Stored data entries:
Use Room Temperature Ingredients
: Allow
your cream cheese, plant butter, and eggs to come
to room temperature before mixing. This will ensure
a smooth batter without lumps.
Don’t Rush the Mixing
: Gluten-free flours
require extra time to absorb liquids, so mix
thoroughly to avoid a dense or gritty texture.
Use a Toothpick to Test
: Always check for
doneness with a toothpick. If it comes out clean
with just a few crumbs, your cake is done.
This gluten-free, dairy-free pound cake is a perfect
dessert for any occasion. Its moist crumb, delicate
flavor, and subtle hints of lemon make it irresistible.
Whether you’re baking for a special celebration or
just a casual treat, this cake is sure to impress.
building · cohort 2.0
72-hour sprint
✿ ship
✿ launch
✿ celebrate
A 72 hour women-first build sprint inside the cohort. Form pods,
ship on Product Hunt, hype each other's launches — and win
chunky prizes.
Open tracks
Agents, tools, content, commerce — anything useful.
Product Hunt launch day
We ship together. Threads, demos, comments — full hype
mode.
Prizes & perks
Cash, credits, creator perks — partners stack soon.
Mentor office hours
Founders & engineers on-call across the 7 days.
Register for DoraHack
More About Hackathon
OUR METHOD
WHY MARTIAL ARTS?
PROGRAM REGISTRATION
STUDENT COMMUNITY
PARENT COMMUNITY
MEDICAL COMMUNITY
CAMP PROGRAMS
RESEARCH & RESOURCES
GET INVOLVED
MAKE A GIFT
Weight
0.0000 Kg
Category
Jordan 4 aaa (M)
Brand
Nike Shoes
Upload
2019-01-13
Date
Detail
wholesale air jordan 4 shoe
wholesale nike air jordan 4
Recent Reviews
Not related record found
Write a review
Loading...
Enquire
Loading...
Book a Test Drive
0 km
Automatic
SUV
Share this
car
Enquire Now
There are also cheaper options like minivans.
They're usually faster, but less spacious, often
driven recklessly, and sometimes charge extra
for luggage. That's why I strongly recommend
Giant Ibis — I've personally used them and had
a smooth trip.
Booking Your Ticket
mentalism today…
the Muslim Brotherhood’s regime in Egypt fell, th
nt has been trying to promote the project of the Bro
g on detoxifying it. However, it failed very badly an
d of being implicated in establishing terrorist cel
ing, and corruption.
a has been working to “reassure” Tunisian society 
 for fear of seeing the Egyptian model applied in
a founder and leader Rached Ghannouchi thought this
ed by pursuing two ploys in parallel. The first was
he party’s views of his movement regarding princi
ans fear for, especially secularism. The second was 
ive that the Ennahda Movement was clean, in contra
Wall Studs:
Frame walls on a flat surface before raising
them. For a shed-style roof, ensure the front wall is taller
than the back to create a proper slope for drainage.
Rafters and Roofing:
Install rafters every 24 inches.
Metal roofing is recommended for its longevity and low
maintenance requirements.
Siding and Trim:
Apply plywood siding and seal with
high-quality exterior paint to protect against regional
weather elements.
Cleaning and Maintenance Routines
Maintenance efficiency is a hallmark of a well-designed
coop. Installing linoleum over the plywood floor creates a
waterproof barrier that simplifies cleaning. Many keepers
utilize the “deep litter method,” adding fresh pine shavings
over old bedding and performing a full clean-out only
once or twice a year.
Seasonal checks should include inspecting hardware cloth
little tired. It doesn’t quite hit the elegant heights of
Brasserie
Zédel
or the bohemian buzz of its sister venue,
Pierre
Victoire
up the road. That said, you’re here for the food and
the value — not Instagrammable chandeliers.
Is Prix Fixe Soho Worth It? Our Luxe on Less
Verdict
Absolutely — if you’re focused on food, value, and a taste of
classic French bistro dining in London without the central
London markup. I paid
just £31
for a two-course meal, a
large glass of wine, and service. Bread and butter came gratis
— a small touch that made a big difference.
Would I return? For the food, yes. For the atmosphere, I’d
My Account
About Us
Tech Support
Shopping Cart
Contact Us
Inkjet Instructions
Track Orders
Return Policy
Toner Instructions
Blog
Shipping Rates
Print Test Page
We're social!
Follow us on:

● Your instructions
An exact copy of every record is what the answer must contain.

● Result for this exercise
Use Room Temperature Ingredients
: Allow
your cream cheese, plant butter, and eggs to come
to room temperature before mixing. This will ensure
a smooth batter without lumps.
Don’t Rush the Mixing
: Gluten-free flours
require extra time to absorb liquids, so mix
thoroughly to avoid a dense or gritty texture.
Use a Toothpick to Test
: Always check for
doneness with a toothpick. If it comes out clean
with just a few crumbs, your cake is done.
This gluten-free, dairy-free pound cake is a perfect
dessert for any occasion. Its moist crumb, delicate
flavor, and subtle hints of lemon make it irresistible.
Whether you’re baking for a special celebration or
just a casual treat, this cake is sure to impress.
building · cohort 2.0
72-hour sprint
✿ ship
✿ launch
✿ celebrate
A 72 hour women-first build sprint inside the cohort. Form pods,
ship on Product Hunt, hype each other's launches — and win
chunky prizes.
Open tracks
Agents, tools, content, commerce — anything useful.
Product Hunt launch day
We ship together. Threads, demos, comments — full hype
mode.
Prizes & perks
Cash, credits, creator perks — partners stack soon.
Mentor office hours
Founders & engineers on-call across the 7 days.
Register for DoraHack
More About Hackathon
OUR METHOD
WHY MARTIAL ARTS?
PROGRAM REGISTRATION
STUDENT COMMUNITY
PARENT COMMUNITY
MEDICAL COMMUNITY
CAMP PROGRAMS
RESEARCH & RESOURCES
GET INVOLVED
MAKE A GIFT
Weight
0.0000 Kg
Category
Jordan 4 aaa (M)
Brand
Nike Shoes
Upload
2019-01-13
Date
Detail
wholesale air jordan 4 shoe
wholesale nike air jordan 4
Recent Reviews
Not related record found
Write a review
Loading...
Enquire
Loading...
Book a Test Drive
0 km
Automatic
SUV
Share this
car
Enquire Now
There are also cheaper options like minivans.
They're usually faster, but less spacious, often
driven recklessly, and sometimes charge extra
for luggage. That's why I strongly recommend
Giant Ibis — I've personally used them and had
a smooth trip.
Booking Your Ticket
mentalism today…
the Muslim Brotherhood’s regime in Egypt fell, th
nt has been trying to promote the project of the Bro
g on detoxifying it. However, it failed very badly an
d of being implicated in establishing terrorist cel
ing, and corruption.
a has been working to “reassure” Tunisian society 
 for fear of seeing the Egyptian model applied in
a founder and leader Rached Ghannouchi thought this
ed by pursuing two ploys in parallel. The first was
he party’s views of his movement regarding princi
ans fear for, especially secularism. The second was 
ive that the Ennahda Movement was clean, in contra
Wall Studs:
Frame walls on a flat surface before raising
them. For a shed-style roof, ensure the front wall is taller
than the back to create a proper slope for drainage.
Rafters and Roofing:
Install rafters every 24 inches.
Metal roofing is recommended for its longevity and low
maintenance requirements.
Siding and Trim:
Apply plywood siding and seal with
high-quality exterior paint to protect against regional
weather elements.
Cleaning and Maintenance Routines
Maintenance efficiency is a hallmark of a well-designed
coop. Installing linoleum over the plywood floor creates a
waterproof barrier that simplifies cleaning. Many keepers
utilize the “deep litter method,” adding fresh pine shavings
over old bedding and performing a full clean-out only
once or twice a year.
Seasonal checks should include inspecting hardware cloth
little tired. It doesn’t quite hit the elegant heights of
Brasserie
Zédel
or the bohemian buzz of its sister venue,
Pierre
Victoire
up the road. That said, you’re here for the food and
the value — not Instagrammable chandeliers.
Is Prix Fixe Soho Worth It? Our Luxe on Less
Verdict
Absolutely — if you’re focused on food, value, and a taste of
classic French bistro dining in London without the central
London markup. I paid
just £31
for a two-course meal, a
large glass of wine, and service. Bread and butter came gratis
— a small touch that made a big difference.
Would I return? For the food, yes. For the atmosphere, I’d
My Account
About Us
Tech Support
Shopping Cart
Contact Us
Inkjet Instructions
Track Orders
Return Policy
Toner Instructions
Blog
Shipping Rates
Print Test Page
We're social!
Follow us on:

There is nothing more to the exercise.